Au soir de sa nomination à Matignon, François Bayrou a déclaré que « pas plus que [lui] Je n’ai pas compris la gravité de la situation « . Qu’est-ce qui lui a permis de prononcer cette phrase avec pudeur ? Son complexe de supériorité ? Sa longue expérience politique ? Peut-être, mais aussi le dernier poste qu’il occupait jusqu’à la veille de sa nomination. De 2020 à 2024 en effet – un véritable bail – il a été Haut-Commissaire au Plan. Et donc accusé, selon la mission officielle, « orienter et coordonner les travaux de planification et de prospective menés pour le compte de l’État et éclairer les choix des pouvoirs publics en matière démographique, économique, sociale, environnementale, sanitaire, technologique et culturelle « . Un observatoire privilégié donc pour le nouveau premier ministre. Quel bilan tirer de ce mandat de quatre ans ? Bayrou, Haut-Commissaire au Plan, suggère un Bayrou chef de gouvernement de haut niveau ?
Un rapport sénatorial accablant
Un rapport sénatorial rédigé par le sénateur (RN) du Pas-de-Calais, Christopher Szczurek, présenté en septembre dernier et dont les conclusions ont été adoptées et publiées par la commission des Finances de la Chambre haute, fait l’éloge du haut-commissaire François Bayrou. Selon lui, « à ce jour, la contribution du Haut-Commissariat au Plan (HCP) à la définition des politiques publiques n’a pas pleinement répondu aux attentes importantes qui étaient placées dans cet organisme au moment de sa création ».

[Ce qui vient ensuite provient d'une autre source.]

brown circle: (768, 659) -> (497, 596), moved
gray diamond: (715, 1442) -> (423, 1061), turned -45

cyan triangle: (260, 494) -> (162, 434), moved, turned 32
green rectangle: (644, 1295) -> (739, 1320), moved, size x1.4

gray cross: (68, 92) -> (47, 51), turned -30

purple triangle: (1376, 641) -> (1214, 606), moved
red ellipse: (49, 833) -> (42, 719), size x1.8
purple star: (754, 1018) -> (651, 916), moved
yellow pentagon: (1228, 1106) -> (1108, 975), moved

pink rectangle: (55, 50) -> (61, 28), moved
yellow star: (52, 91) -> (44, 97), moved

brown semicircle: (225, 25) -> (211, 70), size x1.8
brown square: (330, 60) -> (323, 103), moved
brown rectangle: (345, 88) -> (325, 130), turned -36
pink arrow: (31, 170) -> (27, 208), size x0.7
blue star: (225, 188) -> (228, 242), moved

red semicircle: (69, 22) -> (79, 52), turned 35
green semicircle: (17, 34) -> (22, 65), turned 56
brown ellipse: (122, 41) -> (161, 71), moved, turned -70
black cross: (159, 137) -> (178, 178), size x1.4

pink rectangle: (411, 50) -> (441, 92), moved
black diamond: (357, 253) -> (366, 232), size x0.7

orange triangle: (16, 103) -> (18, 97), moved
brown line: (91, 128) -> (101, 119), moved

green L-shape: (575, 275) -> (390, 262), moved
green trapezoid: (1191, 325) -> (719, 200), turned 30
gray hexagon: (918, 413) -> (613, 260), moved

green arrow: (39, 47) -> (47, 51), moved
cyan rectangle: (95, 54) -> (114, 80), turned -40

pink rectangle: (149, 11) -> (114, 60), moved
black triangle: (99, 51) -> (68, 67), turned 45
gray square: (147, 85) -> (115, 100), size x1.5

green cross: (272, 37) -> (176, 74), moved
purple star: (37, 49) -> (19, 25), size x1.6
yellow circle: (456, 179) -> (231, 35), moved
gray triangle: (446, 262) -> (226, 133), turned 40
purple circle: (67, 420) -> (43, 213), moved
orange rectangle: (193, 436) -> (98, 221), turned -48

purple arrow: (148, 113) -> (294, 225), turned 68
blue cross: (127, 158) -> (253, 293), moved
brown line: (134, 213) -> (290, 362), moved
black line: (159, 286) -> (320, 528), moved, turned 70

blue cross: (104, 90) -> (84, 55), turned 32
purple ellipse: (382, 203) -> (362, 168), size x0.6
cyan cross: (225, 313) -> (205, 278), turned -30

Le rapport du Sénat dénonce un « concours » avec tous les organismes déjà existants (France Stratégie, notamment), qui produit un « fragmentation des compétences et des ressources « . La recommandation sénatoriale visant à rapprocher ces deux organisations avait également été adoptée en octobre et François Bayrou venait d’être promu à la tête d’une « super » haute commission du plan. Et sa petite équipe d’une dizaine de salariés s’est agrandie pour compter une centaine de personnes travaillant pour France Stratégie, lorsque le budget est passé de 1,9 million d’euros par an à environ 23 millions d’euros… François Bayrou dit avoir été félicité : « Cette institution originale pourra enfin jouer pleinement son rôle. » Et il a même parlé de « économiser les ressources pour une meilleure efficacité »…
Un terrible bilan
Les résultats concrets du HCP sont modestes. Pour rester modéré… depuis 2020, le HCP a publié moins d’une vingtaine de « documents stratégiques ». Sur divers sujets tels que « Et si le Covid durait ? », « Électricité : le devoir de lucidité » ou encore « Agriculture : le défi de la reconquête « . Le rapport sénatorial constate que ces notes sont insuffisamment fournies. Certains font moins de vingt pages. Le point n’a pas hésité à commenter : « On est très loin des documents ultra détaillés et truffés de chiffres de la Cour des comptes ou de l’Inspection générale des finances. Certains, pour parler franchement, ressemblent à des copies des diplômes de master des étudiants de Sciences Po. Et force est de constater qu’ils ne sont pas d’une grande utilité, compte tenu du manque de répétitivité des lignes d’action qu’ils proposent. » Vous trouverez ici des extraits des réactions des sénateurs et les réponses parfois embarrassées de la porte-parole du gouvernement de l’époque, Prisca Thévenot.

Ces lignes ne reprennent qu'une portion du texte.